## ACTIVITY
Search the material below for the string "Aparthotels". Return every line that holds it.

## INPUT

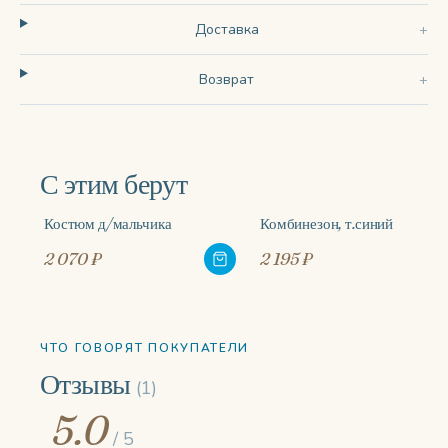
Доставка
Возврат
С этим берут
Костюм д/мальчика
Комбинезон, т.синий
2 070 ₽
2 195 ₽
ЧТО ГОВОРЯТ ПОКУПАТЕЛИ
Отзывы
(1)
5.0
/ 5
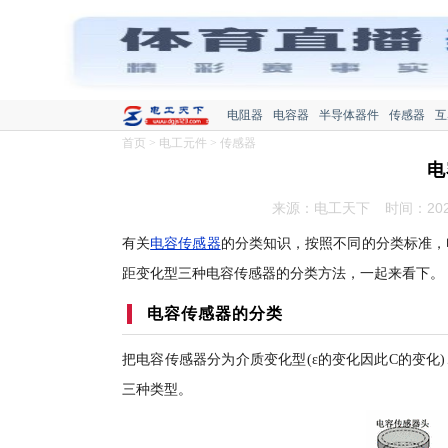
电阻器
电容器
半导体器件
传感器
互
首页
>
电工元件
>
传感器
电
来源：电工天下
时间：2020
有关
电容传感器
的分类知识，按照不同的分类标准，
距变化型三种电容传感器的分类方法，一起来看下。
电容传感器的分类
把电容传感器分为介质变化型(ε的变化因此C的变化)
三种类型。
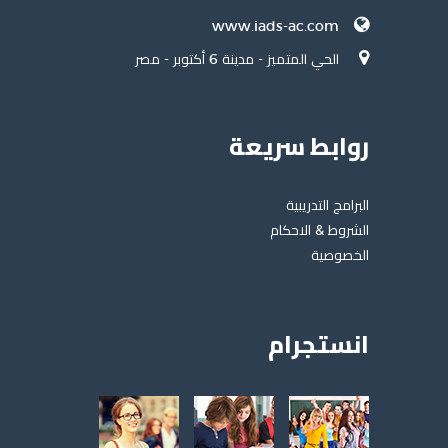
www.iads-ac.com
الحي المتميز - مدينة 6 أكتوبر - مصر
روابط سريعة
البرامج التدريبية
الشروط & الاحكام
الخصوصية
انستجرام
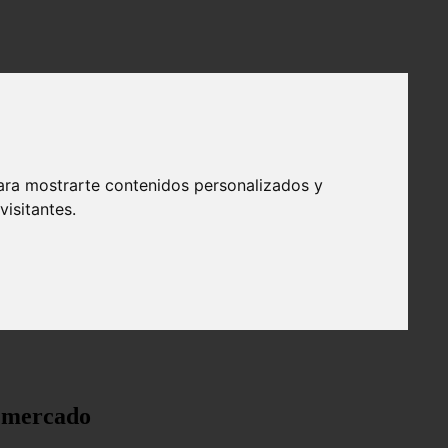
ara mostrarte contenidos personalizados y
isitantes.
e mercado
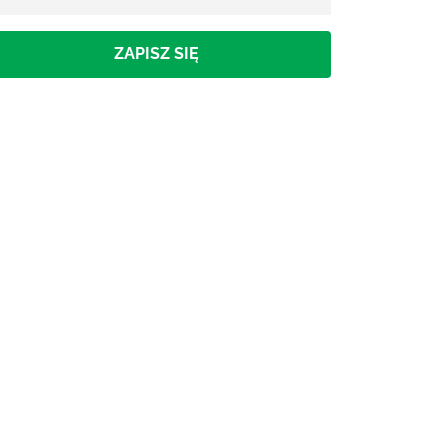
ZAPISZ SIĘ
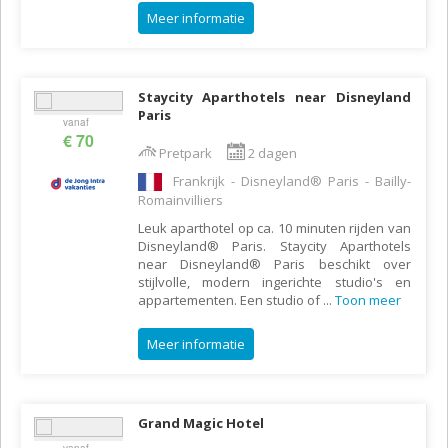
Meer informatie
Staycity Aparthotels near Disneyland
Paris
vanaf
€ 70
Pretpark
2 dagen
Frankrijk - Disneyland® Paris - Bailly-
Romainvilliers
Leuk aparthotel op ca. 10 minuten rijden van
Disneyland® Paris. Staycity Aparthotels
near Disneyland® Paris beschikt over
stijlvolle, modern ingerichte studio's en
appartementen. Een studio of
...
Toon meer
Meer informatie
Grand Magic Hotel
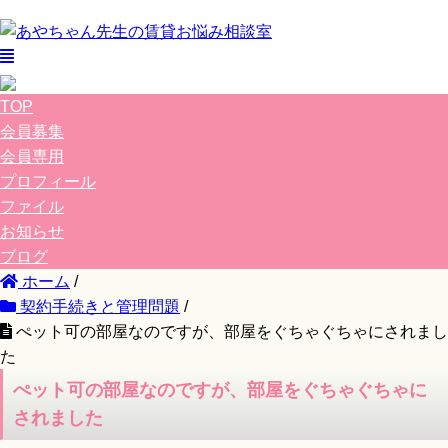
TOP
会員募集
会員専用
プロフィール
ファイル
お知らせ
ブログ
ホーム
/
契約手続きと管理問題
/
ぺット可の部屋なのですが、部屋をぐちゃぐちゃにされまし
た
ぺット可の部屋なのですが、部屋をぐちゃぐちゃに
されました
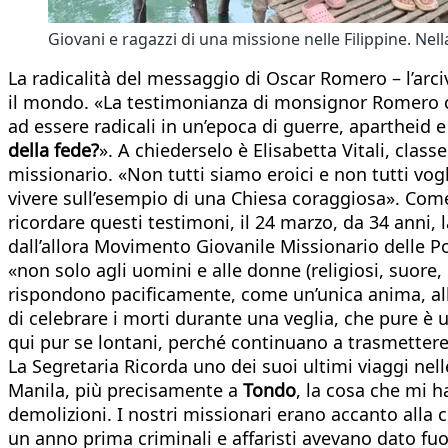
Giovani e ragazzi di una missione nelle Filippine. Nell
La radicalità del messaggio di Oscar Romero – l’arciv
il mondo. «La testimonianza di monsignor Romero 
ad essere radicali in un’epoca di guerre, apartheid e
della fede?
». A chiederselo è Elisabetta Vitali, class
missionario. «Non tutti siamo eroici e non tutti vog
vivere sull’esempio di una Chiesa coraggiosa». Come
ricordare questi testimoni, il 24 marzo, da 34 anni, 
dall’allora Movimento Giovanile Missionario delle Po
«non solo agli uomini e alle donne (religiosi, suore,
rispondono pacificamente, come un’unica anima, alle p
di celebrare i morti durante una veglia, che pure è
qui pur se lontani, perché continuano a trasmettere 
La Segretaria Ricorda uno dei suoi ultimi viaggi nel
Manila, più precisamente a
Tondo
, la cosa che mi h
demolizioni. I nostri missionari erano accanto alla
un anno prima criminali e affaristi avevano dato fuo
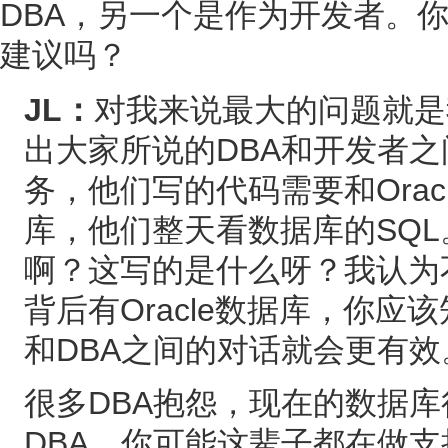
DBA，另一个是作为开发者。
建议吗？
JL：
对我来说最大的问题就是我
出大家所说的DBA和开发者之
务，他们写的代码需要和Orac
库，他们整天看数据库的SQL
啊？这写的是什么呀？我认为
背后有Oracle数据库，你
和DBA之间的对话就会更有效
很多DBA抱怨，现在的数据
DBA，你可能这辈子都在做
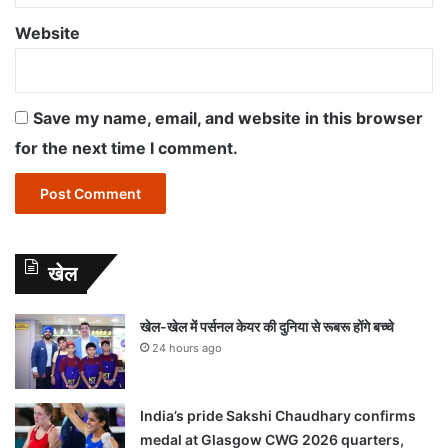
Website
Save my name, email, and website in this browser
for the next time I comment.
खेल
खेल-खेल में पर्सनल केयर की दुनिया से रूबरू होंगे बच्चे
24 hours ago
India’s pride Sakshi Chaudhary confirms
medal at Glasgow CWG 2026 quarters,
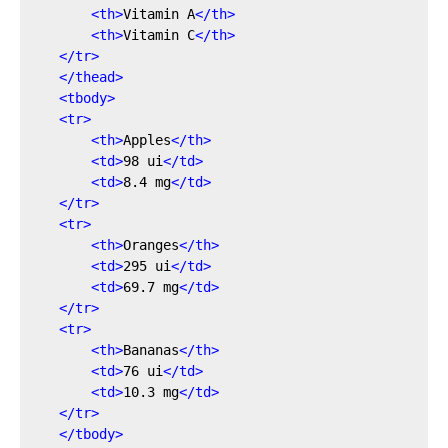
<
th
>
Vitamin A
</
th
>
<
th
>
Vitamin C
</
th
>
</
tr
>
</
thead
>
<
tbody
>
<
tr
>
<
th
>
Apples
</
th
>
<
td
>
98 ui
</
td
>
<
td
>
8.4 mg
</
td
>
</
tr
>
<
tr
>
<
th
>
Oranges
</
th
>
<
td
>
295 ui
</
td
>
<
td
>
69.7 mg
</
td
>
</
tr
>
<
tr
>
<
th
>
Bananas
</
th
>
<
td
>
76 ui
</
td
>
<
td
>
10.3 mg
</
td
>
</
tr
>
</
tbody
>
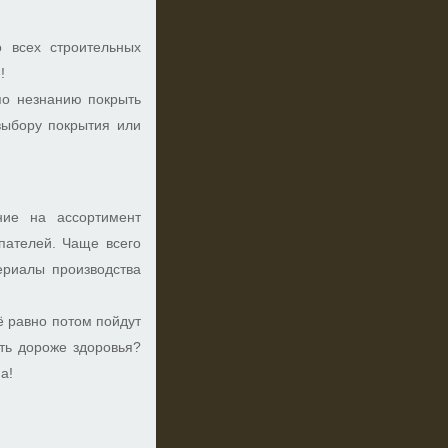
 всех строительных
!
по незнанию покрыть
выбору покрытия или
ние на ассортимент
пателей. Чаще всего
ериалы производства
ё равно потом пойдут
ыть дороже здоровья?
а!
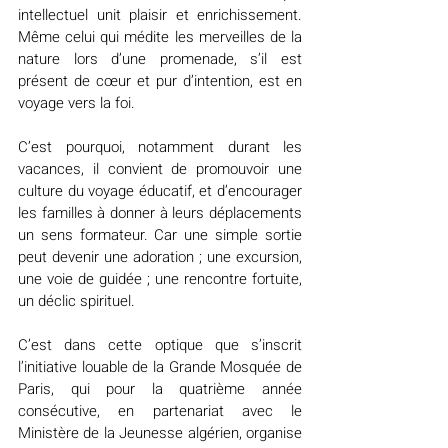
intellectuel unit plaisir et enrichissement. 
Même celui qui médite les merveilles de la 
nature lors d’une promenade, s’il est 
présent de cœur et pur d’intention, est en 
voyage vers la foi.
C’est pourquoi, notamment durant les 
vacances, il convient de promouvoir une 
culture du voyage éducatif, et d’encourager 
les familles à donner à leurs déplacements 
un sens formateur. Car une simple sortie 
peut devenir une adoration ; une excursion, 
une voie de guidée ; une rencontre fortuite, 
un déclic spirituel.
C’est dans cette optique que s’inscrit 
l’initiative louable de la Grande Mosquée de 
Paris, qui pour la quatrième année 
consécutive, en partenariat avec le 
Ministère de la Jeunesse algérien, organise 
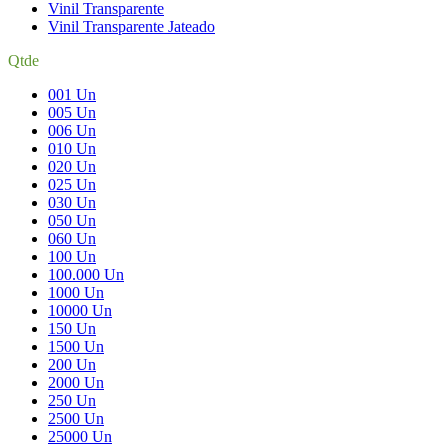
Vinil Transparente
Vinil Transparente Jateado
Qtde
001 Un
005 Un
006 Un
010 Un
020 Un
025 Un
030 Un
050 Un
060 Un
100 Un
100.000 Un
1000 Un
10000 Un
150 Un
1500 Un
200 Un
2000 Un
250 Un
2500 Un
25000 Un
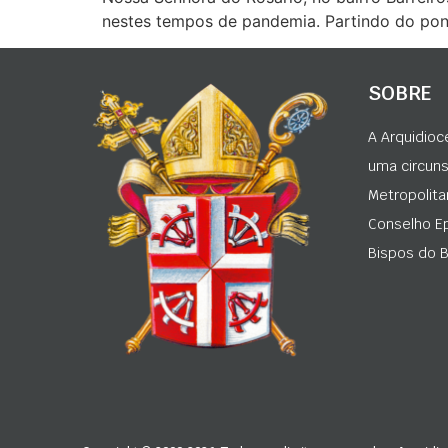
nestes tempos de pandemia. Partindo do pon
SOBRE
A Arquidioc
uma circunsc
Metropolita
Conselho Ep
Bispos do Br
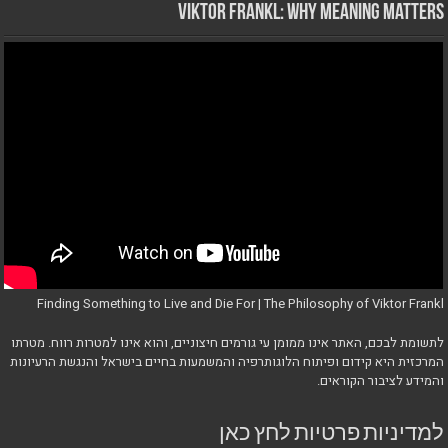
Viktor Frankl: Why Meaning Matters
Finding Something to Live and Die For | The Philosophy of Viktor Frankl
לתשומת לבכם, האתר אינו ממומן עי גורמים חיצוניים, והוא אינו למטרות רווח. מטרתו
המרכזית היא קידום ופיתוח הלוגותרפיה והמשמעות בחיים בישראל והנגשת הרעיונות
והמידע לציבור הקוראים.
למדיניות פרטיות לחץ כאן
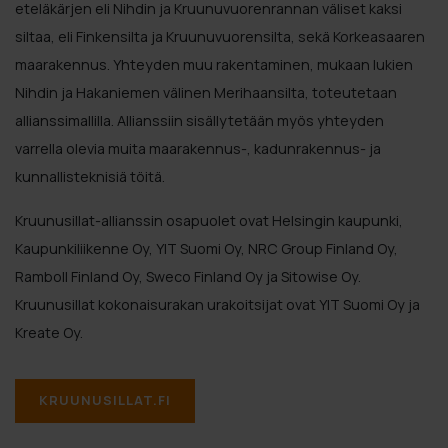
eteläkärjen eli Nihdin ja Kruunuvuorenrannan väliset kaksi
siltaa, eli Finkensilta ja Kruunuvuorensilta, sekä Korkeasaaren
maarakennus. Yhteyden muu rakentaminen, mukaan lukien
Nihdin ja Hakaniemen välinen Merihaansilta, toteutetaan
allianssimallilla. Allianssiin sisällytetään myös yhteyden
varrella olevia muita maarakennus-, kadunrakennus- ja
kunnallisteknisiä töitä.
Kruunusillat-allianssin osapuolet ovat Helsingin kaupunki,
Kaupunkiliikenne Oy, YIT Suomi Oy, NRC Group Finland Oy,
Ramboll Finland Oy, Sweco Finland Oy ja Sitowise Oy.
Kruunusillat kokonaisurakan urakoitsijat ovat YIT Suomi Oy ja
Kreate Oy.
KRUUNUSILLAT.FI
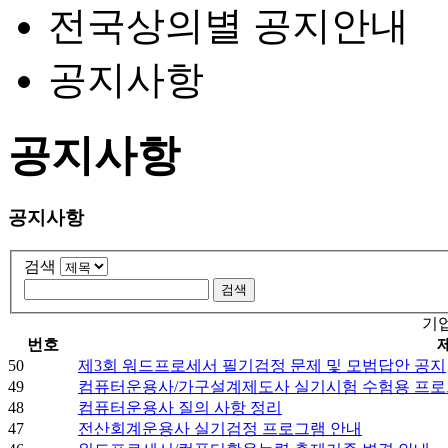
전국상의별 공지안내
공지사항
공지사항
공지사항
검색
기
번호
50
제3회 워드프로세서 필기검정 문제 및 모범답안 공지
49
컴퓨터운용사/가구설계제도사 실기시험 수험용 프로
48
컴퓨터운용사 질의 사항 정리
47
전산회계운용사 실기검정 프로그램 안내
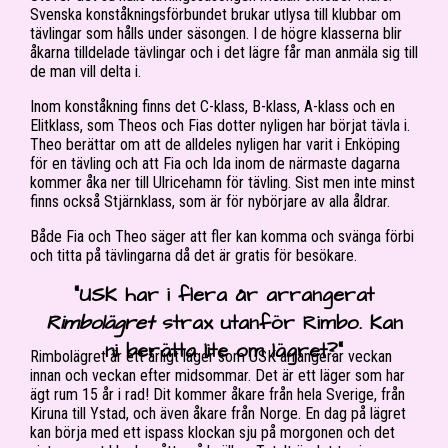
Svenska konståkningsförbundet brukar utlysa till klubbar om
tävlingar som hålls under säsongen. I de högre klasserna blir
åkarna tilldelade tävlingar och i det lägre får man anmäla sig till
de man vill delta i.
Inom konståkning finns det C-klass, B-klass, A-klass och en
Elitklass, som Theos och Fias dotter nyligen har börjat tävla i.
Theo berättar om att de alldeles nyligen har varit i Enköping
för en tävling och att Fia och Ida inom de närmaste dagarna
kommer åka ner till Ulricehamn för tävling. Sist men inte minst
finns också Stjärnklass, som är för nybörjare av alla åldrar.
Både Fia och Theo säger att fler kan komma och svänga förbi
och titta på tävlingarna då det är gratis för besökare.
“USK har i flera år arrangerat
Rimbolägret
strax utanför Rimbo. Kan
ni berätta lite om lägret?”
Rimbolägret är ett årligt läger som USK arrangerar veckan
innan och veckan efter midsommar. Det är ett läger som har
ägt rum 15 år i rad! Dit kommer åkare från hela Sverige, från
Kiruna till Ystad, och även åkare från Norge. En dag på lägret
kan börja med ett ispass klockan sju på morgonen och det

## RESULT
Staycity Aparthotels near Disneyland
Disneyland® Paris. Staycity Aparthotels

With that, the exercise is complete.